# [TASK INPUT]
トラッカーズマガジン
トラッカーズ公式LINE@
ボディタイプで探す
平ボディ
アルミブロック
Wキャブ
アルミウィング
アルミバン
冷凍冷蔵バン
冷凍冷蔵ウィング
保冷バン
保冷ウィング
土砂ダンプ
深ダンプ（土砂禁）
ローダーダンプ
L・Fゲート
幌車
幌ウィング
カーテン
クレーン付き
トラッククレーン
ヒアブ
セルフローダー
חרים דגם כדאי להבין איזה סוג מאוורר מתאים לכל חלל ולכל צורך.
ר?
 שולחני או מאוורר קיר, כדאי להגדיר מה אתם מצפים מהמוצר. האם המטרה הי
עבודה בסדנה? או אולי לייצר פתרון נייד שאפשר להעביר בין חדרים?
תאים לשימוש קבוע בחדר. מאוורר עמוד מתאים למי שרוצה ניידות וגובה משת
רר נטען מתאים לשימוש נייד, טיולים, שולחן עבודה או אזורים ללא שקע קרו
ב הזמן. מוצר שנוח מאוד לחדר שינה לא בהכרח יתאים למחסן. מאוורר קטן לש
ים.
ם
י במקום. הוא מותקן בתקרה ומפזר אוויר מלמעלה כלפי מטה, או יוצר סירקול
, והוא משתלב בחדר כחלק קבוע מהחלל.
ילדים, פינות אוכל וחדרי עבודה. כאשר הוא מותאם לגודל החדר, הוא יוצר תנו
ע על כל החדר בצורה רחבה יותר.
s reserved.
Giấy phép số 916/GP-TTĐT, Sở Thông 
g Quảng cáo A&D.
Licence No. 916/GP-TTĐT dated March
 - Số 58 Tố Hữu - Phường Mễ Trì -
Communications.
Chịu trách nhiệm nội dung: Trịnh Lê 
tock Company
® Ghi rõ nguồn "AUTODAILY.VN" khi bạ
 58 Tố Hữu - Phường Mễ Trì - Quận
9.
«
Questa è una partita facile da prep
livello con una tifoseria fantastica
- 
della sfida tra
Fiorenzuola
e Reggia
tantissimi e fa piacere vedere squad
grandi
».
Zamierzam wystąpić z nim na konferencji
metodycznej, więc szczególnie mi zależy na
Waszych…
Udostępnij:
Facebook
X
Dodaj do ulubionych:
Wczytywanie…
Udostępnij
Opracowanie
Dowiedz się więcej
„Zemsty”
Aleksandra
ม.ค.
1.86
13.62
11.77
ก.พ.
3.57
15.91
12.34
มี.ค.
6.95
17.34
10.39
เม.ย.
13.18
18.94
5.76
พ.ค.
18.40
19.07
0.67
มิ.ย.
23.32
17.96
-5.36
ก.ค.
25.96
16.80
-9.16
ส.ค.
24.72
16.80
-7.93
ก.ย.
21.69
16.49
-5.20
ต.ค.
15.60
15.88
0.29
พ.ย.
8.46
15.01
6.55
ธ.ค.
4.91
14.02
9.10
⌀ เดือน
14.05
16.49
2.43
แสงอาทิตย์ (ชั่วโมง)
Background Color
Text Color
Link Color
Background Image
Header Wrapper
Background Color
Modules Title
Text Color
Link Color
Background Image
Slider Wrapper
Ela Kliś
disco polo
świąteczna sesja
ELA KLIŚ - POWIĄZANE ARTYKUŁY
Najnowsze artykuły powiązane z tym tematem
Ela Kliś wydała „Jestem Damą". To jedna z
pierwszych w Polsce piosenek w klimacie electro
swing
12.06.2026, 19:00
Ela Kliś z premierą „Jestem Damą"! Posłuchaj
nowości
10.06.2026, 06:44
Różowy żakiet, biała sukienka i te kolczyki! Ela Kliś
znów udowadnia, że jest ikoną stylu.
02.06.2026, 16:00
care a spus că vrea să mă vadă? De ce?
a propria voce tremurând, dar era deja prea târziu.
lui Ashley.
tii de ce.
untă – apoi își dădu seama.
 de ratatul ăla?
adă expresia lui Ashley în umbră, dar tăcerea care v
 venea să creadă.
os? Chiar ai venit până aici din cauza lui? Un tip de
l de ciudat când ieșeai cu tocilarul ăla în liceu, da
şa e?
---
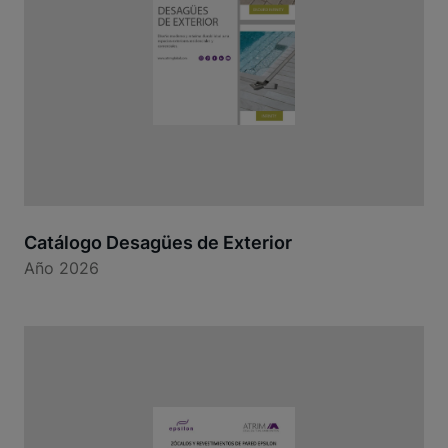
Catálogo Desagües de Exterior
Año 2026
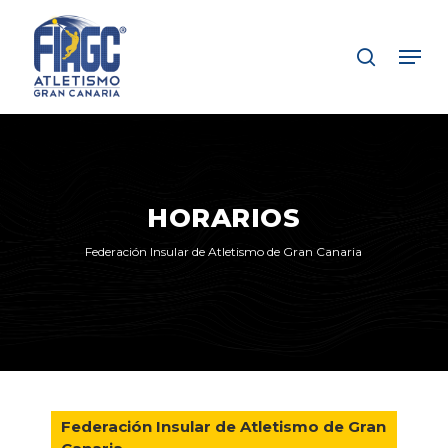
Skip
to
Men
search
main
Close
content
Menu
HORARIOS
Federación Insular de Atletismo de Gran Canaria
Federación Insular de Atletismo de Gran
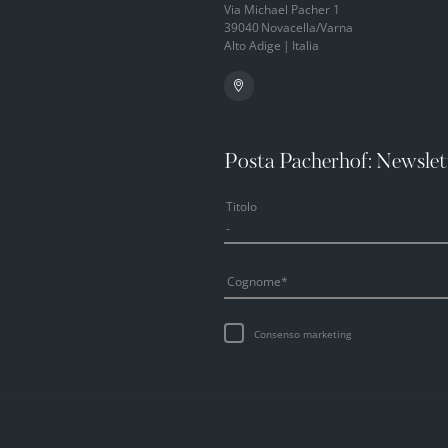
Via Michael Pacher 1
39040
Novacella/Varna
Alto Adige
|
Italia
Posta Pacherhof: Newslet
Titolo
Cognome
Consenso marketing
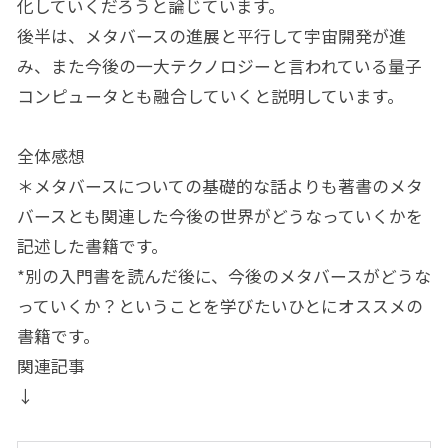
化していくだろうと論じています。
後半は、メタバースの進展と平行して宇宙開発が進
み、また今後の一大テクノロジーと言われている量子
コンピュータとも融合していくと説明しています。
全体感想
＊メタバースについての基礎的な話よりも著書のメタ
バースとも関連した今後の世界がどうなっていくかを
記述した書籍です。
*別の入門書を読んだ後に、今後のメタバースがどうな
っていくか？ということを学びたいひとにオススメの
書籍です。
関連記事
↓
---
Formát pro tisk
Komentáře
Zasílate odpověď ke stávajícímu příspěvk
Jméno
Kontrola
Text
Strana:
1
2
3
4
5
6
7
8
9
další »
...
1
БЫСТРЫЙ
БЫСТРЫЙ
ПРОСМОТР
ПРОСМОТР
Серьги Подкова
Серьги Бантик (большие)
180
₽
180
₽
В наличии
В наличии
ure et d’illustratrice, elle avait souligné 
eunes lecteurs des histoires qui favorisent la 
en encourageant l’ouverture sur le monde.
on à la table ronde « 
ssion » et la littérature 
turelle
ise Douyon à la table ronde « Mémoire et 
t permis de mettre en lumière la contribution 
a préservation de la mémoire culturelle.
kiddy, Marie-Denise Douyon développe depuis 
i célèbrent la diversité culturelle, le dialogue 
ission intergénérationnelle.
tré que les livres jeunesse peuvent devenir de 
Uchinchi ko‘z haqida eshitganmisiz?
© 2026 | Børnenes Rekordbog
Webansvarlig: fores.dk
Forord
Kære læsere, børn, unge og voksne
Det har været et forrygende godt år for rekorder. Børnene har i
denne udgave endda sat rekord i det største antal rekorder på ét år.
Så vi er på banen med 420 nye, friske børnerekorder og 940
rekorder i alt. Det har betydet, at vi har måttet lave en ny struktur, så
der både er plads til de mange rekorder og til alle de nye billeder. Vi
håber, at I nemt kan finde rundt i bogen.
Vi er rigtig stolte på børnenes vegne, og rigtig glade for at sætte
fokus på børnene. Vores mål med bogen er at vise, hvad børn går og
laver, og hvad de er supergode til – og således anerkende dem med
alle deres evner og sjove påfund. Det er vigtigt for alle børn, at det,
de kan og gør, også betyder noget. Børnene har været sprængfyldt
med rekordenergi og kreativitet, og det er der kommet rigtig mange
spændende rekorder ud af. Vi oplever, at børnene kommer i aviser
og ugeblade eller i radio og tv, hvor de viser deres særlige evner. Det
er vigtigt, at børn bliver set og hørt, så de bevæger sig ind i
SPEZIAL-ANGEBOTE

# [WORK ITEM]
An exact copy of the lines above, from the one containing "der både er" down to the one containing "SPEZIAL-ANGEBOTE" and including both, is the whole answer; retype it and nothing else.

# [RESPONSE BOX]
der både er plads til de mange rekorder og til alle de nye billeder. Vi
håber, at I nemt kan finde rundt i bogen.
Vi er rigtig stolte på børnenes vegne, og rigtig glade for at sætte
fokus på børnene. Vores mål med bogen er at vise, hvad børn går og
laver, og hvad de er supergode til – og således anerkende dem med
alle deres evner og sjove påfund. Det er vigtigt for alle børn, at det,
de kan og gør, også betyder noget. Børnene har været sprængfyldt
med rekordenergi og kreativitet, og det er der kommet rigtig mange
spændende rekorder ud af. Vi oplever, at børnene kommer i aviser
og ugeblade eller i radio og tv, hvor de viser deres særlige evner. Det
er vigtigt, at børn bliver set og hørt, så de bevæger sig ind i
SPEZIAL-ANGEBOTE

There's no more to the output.